Allen, McKinney and Frisco alone combine for 900K SF under construction, 13% of the DFW metro’s total pipeline.
One way to recoup construction costs is to bring in a larger percentage of food and beverage spaces. Restaurants typically generate higher gross sales than clothing retailers and thus can pay higher rents.
Those tenants demand higher tenant allowances to cover build-outs with specialized seating and lighting, said Wilks Development Vice President of Commercial Development Chad Long, whose firm went vertical on the multibillion-dollar Firefly Park mixed-use project in Frisco earlier this year.
While Firefly Park will have a healthy dose of restaurants, Long said the development was designed and carefully curated with a specific audience in mind: high earners with disposable income.
The more than 2,000 households within 1 mile of The Creeks at Celina have an average household income of more than $238K per year, according to Weitzman.

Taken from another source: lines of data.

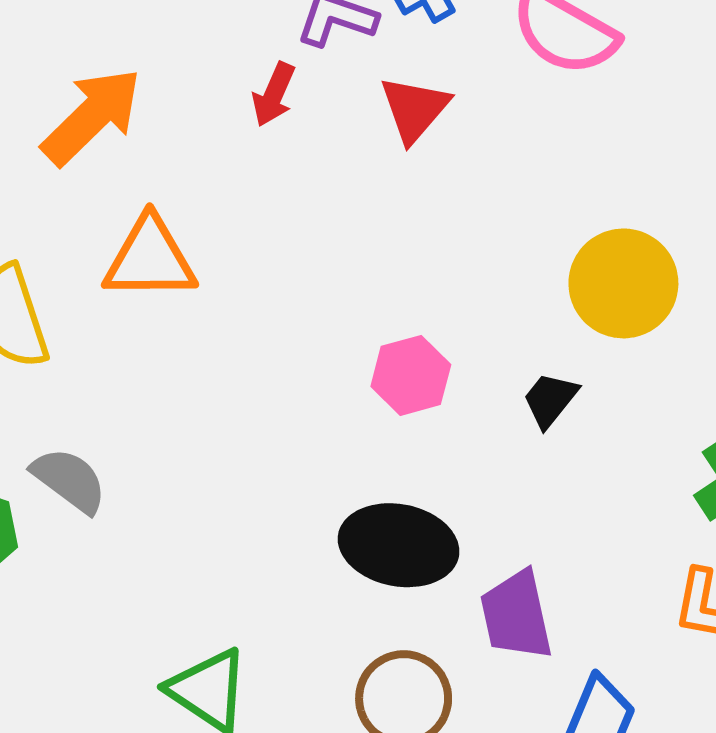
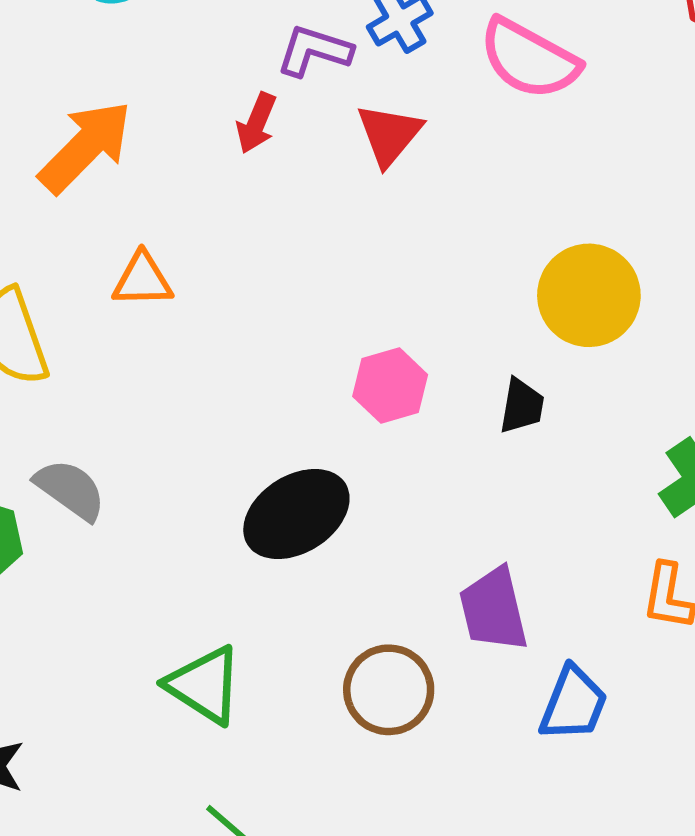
orange triangle: (150, 259) -> (142, 280), size x0.7
black trapezoid: (550, 400) -> (522, 406), turned 152
black ellipse: (399, 545) -> (296, 514), moved, turned -42

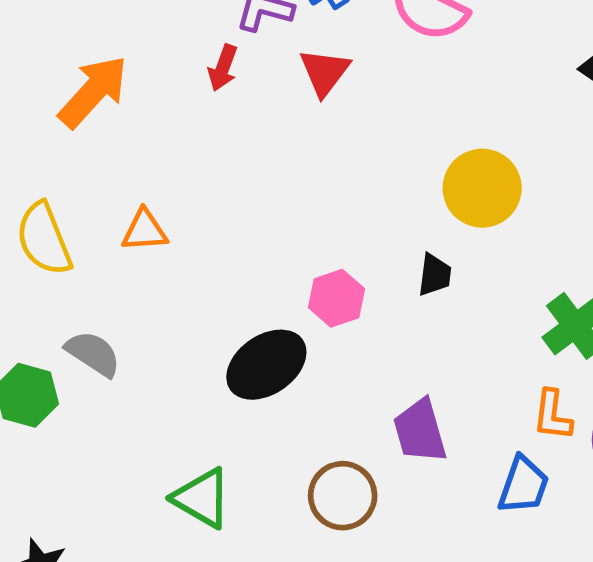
orange triangle: (142, 280) -> (145, 230), moved
pink hexagon: (390, 385) -> (337, 298), moved
blue trapezoid: (573, 704) -> (523, 485), moved

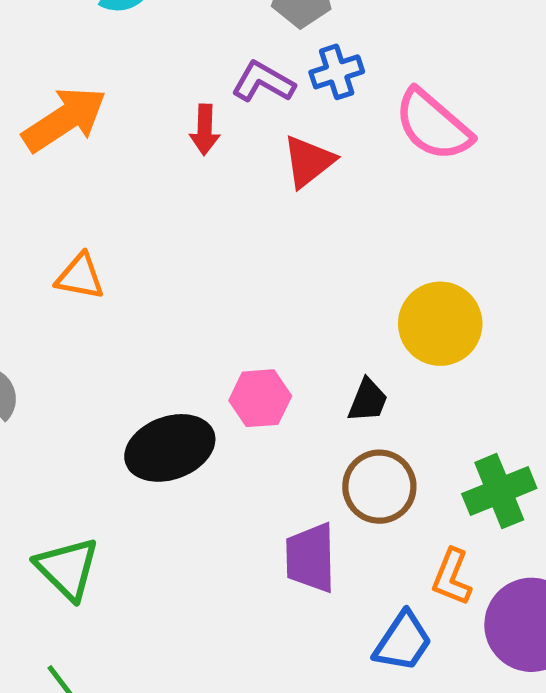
red arrow: (223, 68) -> (205, 130), turned -33
brown circle: (343, 496) -> (379, 487), moved

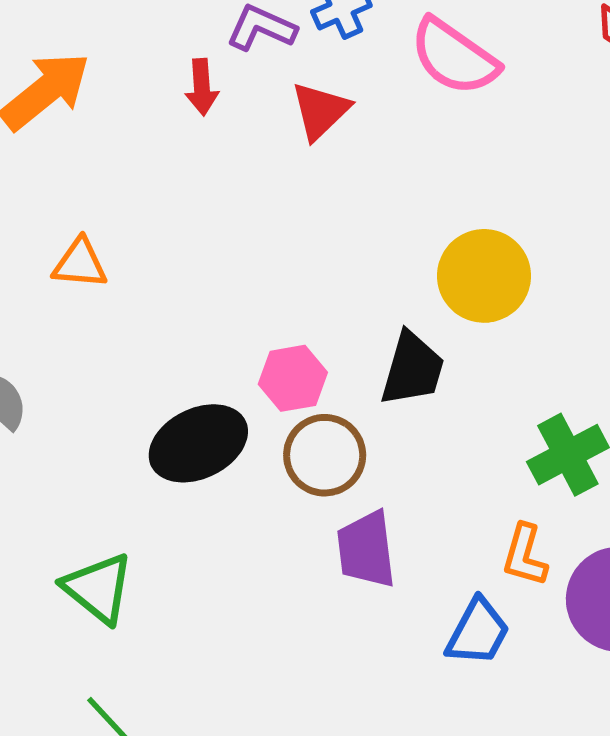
black trapezoid: (368, 400) -> (412, 369), size x1.5
brown circle: (379, 487) -> (325, 455), moved

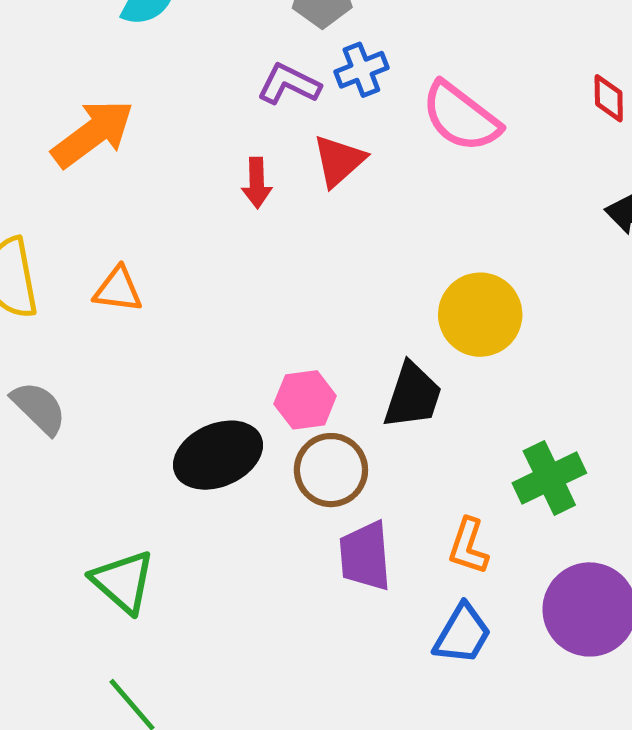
red arrow: (202, 87) -> (257, 183), moved
orange L-shape: (525, 555) -> (468, 546), moved

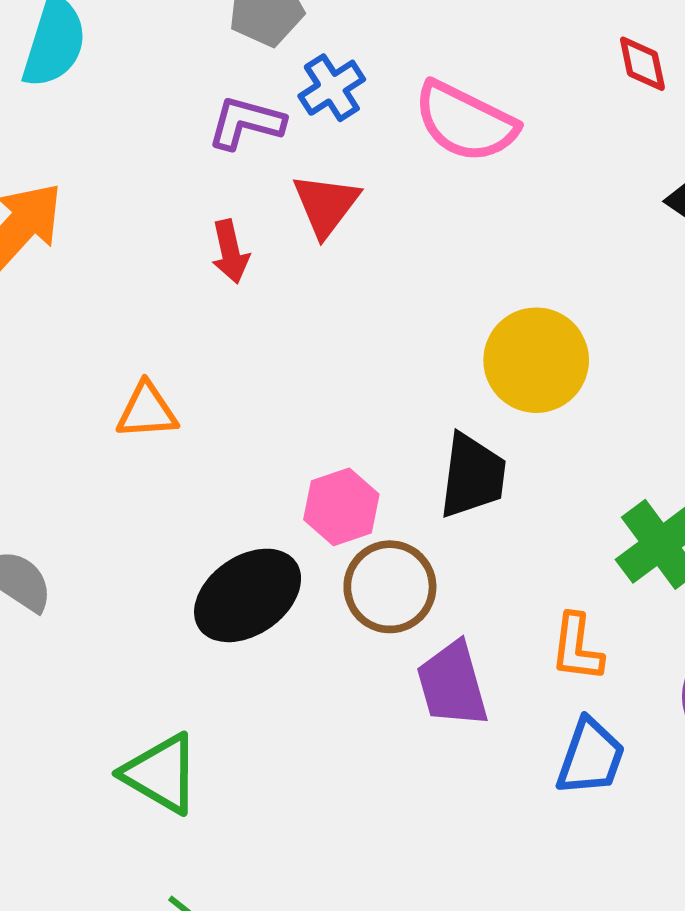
orange triangle: (118, 290) -> (147, 411), moved

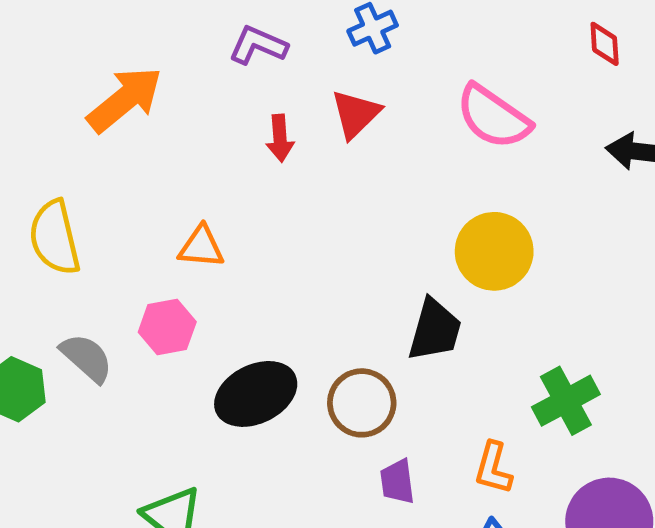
pink semicircle: (465, 122) -> (493, 117), moved
purple L-shape: (246, 123) -> (258, 45), moved
pink hexagon: (341, 507) -> (167, 327), moved
purple trapezoid: (452, 684) -> (397, 482), size x0.7

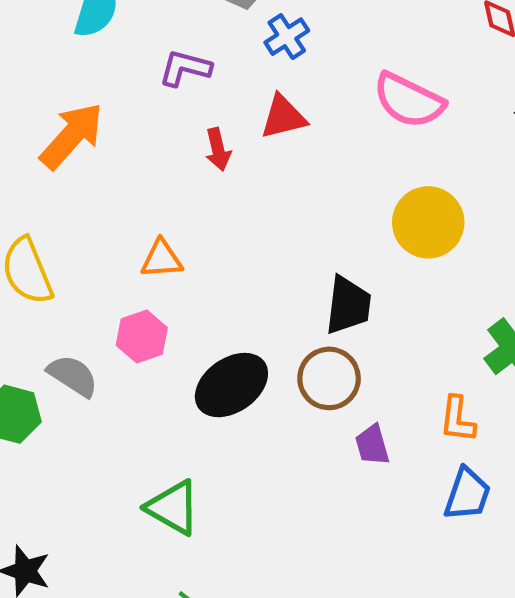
red triangle: (356, 114) -> (283, 117), turned 39
black trapezoid: (435, 330) -> (348, 305), moved

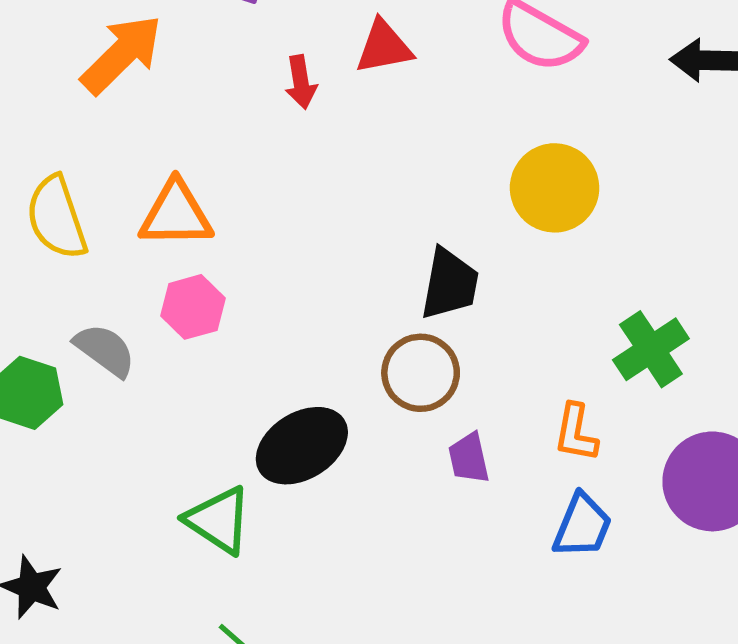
orange triangle: (162, 259) -> (176, 214), moved, size x1.4
black ellipse: (231, 385) -> (302, 446), moved

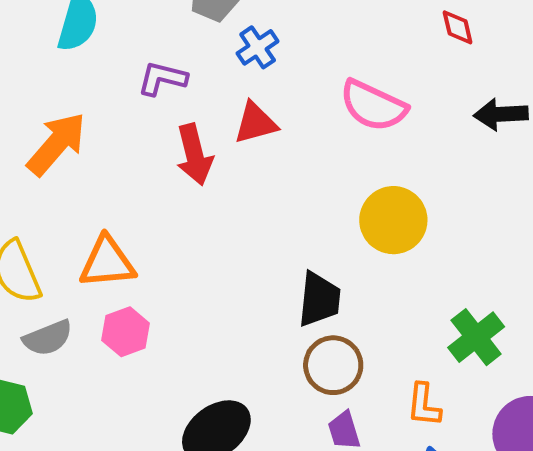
red arrow: (301, 82) -> (194, 155), size x1.5
gray semicircle: (105, 350) -> (48, 338), moved, turned 126
brown circle: (421, 373) -> (333, 365), moved

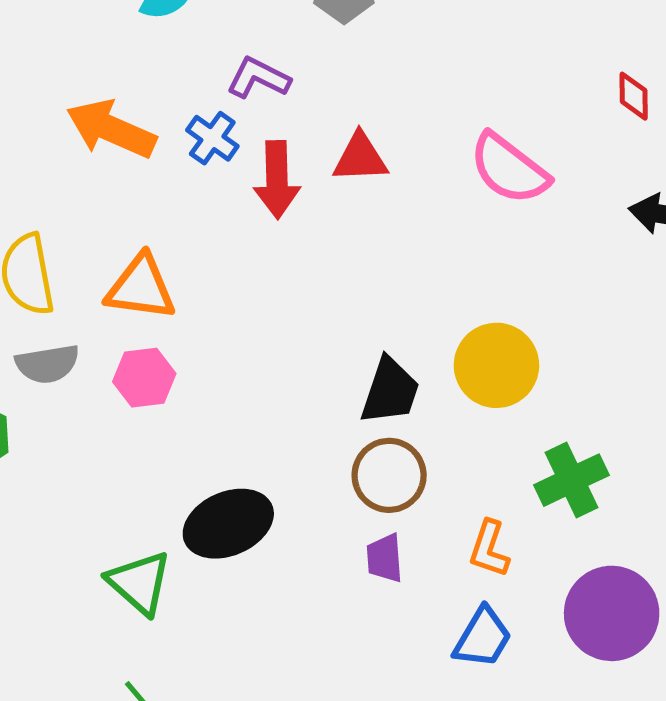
blue cross: (258, 47) -> (212, 138), moved, turned -33
orange arrow: (57, 144) -> (111, 129), turned -120
yellow circle: (393, 220) -> (496, 365), moved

Census Bureau data shows Celina’s overall average household income was nearly $156K in 2023, while neighboring Prosper’s average was more than $187K.
“That's why you see Prosper and Celina and all these tertiary markets just explode,” Terry said.
That purchasing power isn't limited to cities in Collin and Denton counties. Tarrant County cities Southlake and Colleyville ranked on a list of the wealthiest suburbs in the U.S. this year. Southlake boasts an average household income of more than $382K, while Colleyville's was nearly $266K per year.
Weitzman is planning an infill development of around 17K SF in nearby Flower Mound that is part of a large mixed-use project.
“In order to be able to build this thing, we have to get $50 [per SF] — that's our floor,” Terry said.
Despite those elevated rents, Terry characterized tenant response to the Flower Mound project as “fantastic.”
Grocery anchors have become a big component in developing a successful retail project in the Metroplex. But grocers and other major retailers are skipping rising rent rates by opting to own their property.
“H-E-B, Kroger — they're all buying their dirt and building because it's the only way they can make it pencil,” Terry said.
Walmart is in on the trend as well. The retail giant bought its third shopping center of the year this week as it pushes to own its own real estate.
For tenants that aren’t able to go that route, Terry said they should work with their landlords and be willing to discuss their projected gross sales.
“What we don't want to do is sign a lease with a tenant that may get over their skis and not be able to perform,” Terry said. “That hurts them, and it certainly hurts us.”